教諭の懲戒処分を巡り、免職時に原則氏名と学校名を公表するとの基準を定めている都道府県の教育委員会で、静岡県以外に「在校生がショックを受ける」といった理由で学校名を非公表とする運用はなく、最近の事例もないことが、読売新聞の調査で分かった。静岡県教委が免職にした教諭の勤務先の学校名を、在校生への配慮で非公表としたことについて、教育関係者から疑問の声が上がっている。(鍜冶明日翔)
「教育委員会に諮って非公表を決めたので、こちらでは判断を変えられない」
教諭2人の免職を発表した9月21日の記者会見で、県教委幹部は釈明を繰り返した。県教委は8月に公表基準を見直し、免職にした教諭は氏名だけでなく、学校名も原則公表すると改めたばかりだった。
県教委は今回、「被害者やその関係者のプライバシーなどを侵害するおそれがある場合」と定める例外規定を適用。在校生は「ショックを受ける可能性がある」ため「被害者」にあたると解釈した。県教委幹部によると、非公表は池上重弘教育長の意向で、5人の教育委員も賛同したという。
県教委の対応について、教育現場のコンプライアンスに詳しい日本女子大の坂田仰教授(教育制度論)は「原則公表し、被害者本人の保護のため非公表にする場合があるという基準であり、原則と例外が入れ替わるような拡大解釈はすべきではない」と指摘する。

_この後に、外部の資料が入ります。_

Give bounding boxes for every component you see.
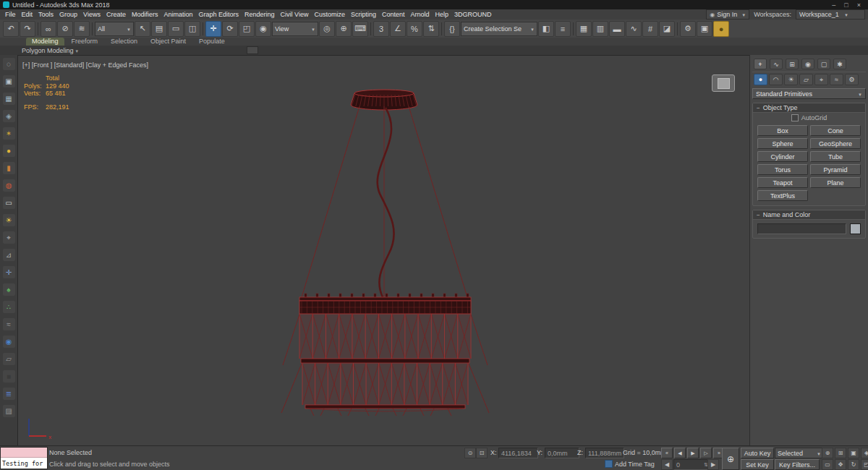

他県の教委も公表基準に例外規定を定めている。だが、在校生への影響を理由に非公表とする運用をする自治体はない。広島県の公表基準では、「児童・生徒への教育的配慮が必要と判断される場合」との例外規定がある。被害者の特定を防ぐことが目的で、在校生などに拡大解釈することはないという。北海道でも、「児童生徒、学校及び地域への教育的な配慮が必要と判断される場合」とあるが、少なくとも直近5年で適用されたことはなかった。
愛知県では校内での盗撮でも公表
多くの教育委員会が定める教諭免職時の公表基準で、学校名を公表しない例外規定の「被害者」は被害者本人のことを指し、「被害者等」「被害者や関係者」との文言があっても、その範囲は「家族や兄弟姉妹」と捉えるのが一般的だ。県教委が「被害者」を在校生全員と拡大解釈した運用は異例とも言える措置で、他の都道府県の教委の担当者は「何も公表できなくなる」と指摘している。
他県の教委からは、静岡県の対応を疑問視する意見が相次いだ。富山県など多くの担当者は「氏名を出して学校名を隠す対応には、違和感しかない」と話す。教員の人事異動はすべて公表されており、勤務先は簡単に調べることができるためだ。高知県の担当者は「そこまで拡大解釈すれば、何も公表できなくなる。説明責任を果たせず、身内に甘いと言われかねない」と懸念する。茨城県も「学校名はすべて公表しなくてよくなる」と驚く。
学校名の公表を巡っては、校内の盗撮事案であっても多くの県教委が公表している。愛知県は昨年11月、勤務先の中学校で盗撮した教諭について、逮捕時に氏名と学校名が報道されており、被害者は校内にいたが「隠す理由がない」として免職時に公表した。宮城県や群馬県、福岡県でも、公表した事例がある。